Что могло случиться дома? Пожар? Умерла Маринка?

Ивась упал? Или… И, значит, завтра мать не придет, вишен не будет. Выветренные ресницы Онуфрия дрожат.

Чтоб не расплакаться, он идет к колодцу и спрашивает брата:

— Может, огонь развести?

Зосима кивает на курган:

— Ты кого видел там?

— А кого там увидишь?

— Так куда ж он бежал?

— Не знаю, приснилось что-то.

Онуфрию хочется рассказать, как он догнал отца, что тот сказал ему, но Зосима шепчет:

— Может, там был кто? Баба какая, а?

— Баба? Что ты мелешь? — возмущается Онуфрий. — Какая баба?

— Да тише ты! — шипит Зосима. — «Какая, какая»…

— А чего ей ночью тут делать?

Зосима презрительно оглядывает Онуфрия:

— Дурак! — и отворачивается.

— Зато у тебя ума у-у-у сколько! — фыркает Онуфрий и идет прочь.

У шалаша он забирается под свитку и еще раз фыркает:

— У-у, умный какой, бабу выдумал!

Веки его сближаются, и он про себя грозит Зосиме:

«Погоди!» Он, Онуфрий, вырастет, один наймется пасти быков и никого не возьмет с собою. Отец пусть дома хозяйничает. А к нему, к Онуфрию, в степь будет приходить соседская Галька, и они будут играть, петь, гоняться друг за другом. Эх, а хорошо сейчас дома! Онуфрий слышит запахи хаты, сеней, сарая, огорода. Из всего этого завтра-а завтра воскресенье-придет мать. По воскресеньям он, Онуфрий, не ходит пасти быков. Он остается у шалаша.

Мать кормит его лепешками, ягодами, моет у колодца, причесывает, надевает чистую рубаху и рассказывает о Гальке, о садке, об осинах, о ласточке, что живет в сарае. Но самое главное не в этом. Он ходит встречать мать, нет, — не встречать, а выглядывать ее. Чуть минет полдень, он запирает шалаш и идет, идет, пока журавель колодца не обернется в маленькую палочку, а курган-в холмик. Тогда он садится на землю, глядит в простор и ждет.

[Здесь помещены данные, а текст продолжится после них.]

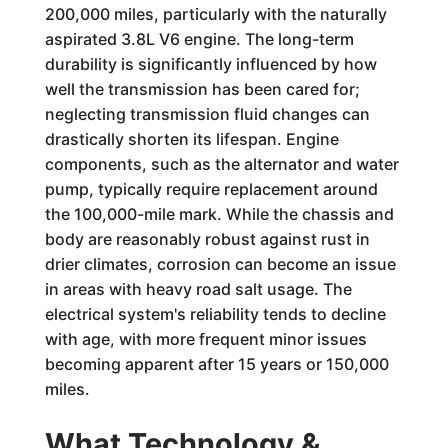
200,000 miles, particularly with the naturally
aspirated 3.8L V6 engine. The long-term
durability is significantly influenced by how
well the transmission has been cared for;
neglecting transmission fluid changes can
drastically shorten its lifespan. Engine
components, such as the alternator and water
pump, typically require replacement around
the 100,000-mile mark. While the chassis and
body are reasonably robust against rust in
drier climates, corrosion can become an issue
in areas with heavy road salt usage. The
electrical system's reliability tends to decline
with age, with more frequent minor issues
becoming apparent after 15 years or 150,000
miles.
What Technology &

Вот на краю степи показывается точка. Он встает и бежит к ней. Точка быстро растет и становится матерью, а в глазах матери он из точки превращается в Онуфрия.

Он на бегу размахивает руками и кричит. Мать учащает шаги, останавливается, ставит на землю корзину, узел, распахивает руки и улыбается. Ярче месяца, ярче солнца светится ее лицо! Он падает в ее руки, она прижимает его к груди и тихо шепчет:

«Сынок мой, ясна ты моя…»

Слова ее не похожи на слова отца и Зосимы. Ни на чьи слова не похожи они. О, слова матери большие: в них вмещается все-и осины, и Галька, и ласточкино гнездо, и кукуруза, и печь, на которой зимой спит Онуфрий, и ржаной кисель с калиною.

И пахнет от слов матери, от ее одежды селом, огородом, — всем, что там, откуда она раз в две недели ярче солнца выплывает на краю степи.

Шагов Зосимы Онуфрий не слышит. Тот набрасывает на плечи свитку, шикает на Рябчика:

— Пшел, спи! — и один идет в сторону кургана.

Ему мнится, что к быкам подходил злой человек, но отец не догнал его. Хотя… ну, какой злой человек может быть в такой тишине, в такой шири? Вокруг травы, цветы, быки, перепела, он, отец, брат, а вверху звезды и месяц. А видно как! Ведь на версты видно! Спрячет человек в туман ноги, туловище, а голова где? Он будет ползти, но Рябчик услышит его дыхание.

Да, но ведь злые люди приходили, убивали собак, связывали пастухов, били их, завязывали им глаза и угоняли скот.

По спине Зосимы крадется дрожь, а туман уже касается ног. Зосима погружается в него и обходит курган. Тихо, пусто. Зосима взбирается на курган, головою всплывает над туманом и глядит во все стороны. Степь дышит и переливается.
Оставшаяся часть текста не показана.